[Dataset entries]

Start of Block

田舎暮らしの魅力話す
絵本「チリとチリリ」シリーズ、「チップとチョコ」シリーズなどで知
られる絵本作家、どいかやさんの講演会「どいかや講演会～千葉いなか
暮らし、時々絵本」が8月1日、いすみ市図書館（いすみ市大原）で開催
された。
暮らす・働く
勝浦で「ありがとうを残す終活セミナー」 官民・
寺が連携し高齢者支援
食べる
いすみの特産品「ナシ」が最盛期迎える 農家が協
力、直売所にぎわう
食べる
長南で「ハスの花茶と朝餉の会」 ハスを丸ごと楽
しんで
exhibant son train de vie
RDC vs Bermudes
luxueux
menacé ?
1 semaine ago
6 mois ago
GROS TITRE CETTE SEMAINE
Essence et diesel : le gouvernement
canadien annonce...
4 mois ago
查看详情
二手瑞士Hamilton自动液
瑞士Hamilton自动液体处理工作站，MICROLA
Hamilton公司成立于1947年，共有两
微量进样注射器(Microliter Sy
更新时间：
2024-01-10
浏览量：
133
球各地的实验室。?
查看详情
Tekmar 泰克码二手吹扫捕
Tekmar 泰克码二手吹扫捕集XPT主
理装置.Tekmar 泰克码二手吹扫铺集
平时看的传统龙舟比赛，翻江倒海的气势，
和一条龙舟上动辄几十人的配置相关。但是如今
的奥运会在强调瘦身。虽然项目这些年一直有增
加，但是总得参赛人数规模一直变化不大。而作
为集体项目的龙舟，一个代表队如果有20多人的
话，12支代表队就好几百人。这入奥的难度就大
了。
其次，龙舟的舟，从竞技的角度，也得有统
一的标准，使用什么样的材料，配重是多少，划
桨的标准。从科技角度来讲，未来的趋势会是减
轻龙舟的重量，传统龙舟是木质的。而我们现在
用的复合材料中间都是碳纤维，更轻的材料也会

End of Block

Starting with the line that contains "いすみの特産品「ナシ」が最盛期迎える 農家が協", return every line through the last one of the records, exactly as written.

いすみの特産品「ナシ」が最盛期迎える 農家が協
力、直売所にぎわう
食べる
長南で「ハスの花茶と朝餉の会」 ハスを丸ごと楽
しんで
exhibant son train de vie
RDC vs Bermudes
luxueux
menacé ?
1 semaine ago
6 mois ago
GROS TITRE CETTE SEMAINE
Essence et diesel : le gouvernement
canadien annonce...
4 mois ago
查看详情
二手瑞士Hamilton自动液
瑞士Hamilton自动液体处理工作站，MICROLA
Hamilton公司成立于1947年，共有两
微量进样注射器(Microliter Sy
更新时间：
2024-01-10
浏览量：
133
球各地的实验室。?
查看详情
Tekmar 泰克码二手吹扫捕
Tekmar 泰克码二手吹扫捕集XPT主
理装置.Tekmar 泰克码二手吹扫铺集
平时看的传统龙舟比赛，翻江倒海的气势，
和一条龙舟上动辄几十人的配置相关。但是如今
的奥运会在强调瘦身。虽然项目这些年一直有增
加，但是总得参赛人数规模一直变化不大。而作
为集体项目的龙舟，一个代表队如果有20多人的
话，12支代表队就好几百人。这入奥的难度就大
了。
其次，龙舟的舟，从竞技的角度，也得有统
一的标准，使用什么样的材料，配重是多少，划
桨的标准。从科技角度来讲，未来的趋势会是减
轻龙舟的重量，传统龙舟是木质的。而我们现在
用的复合材料中间都是碳纤维，更轻的材料也会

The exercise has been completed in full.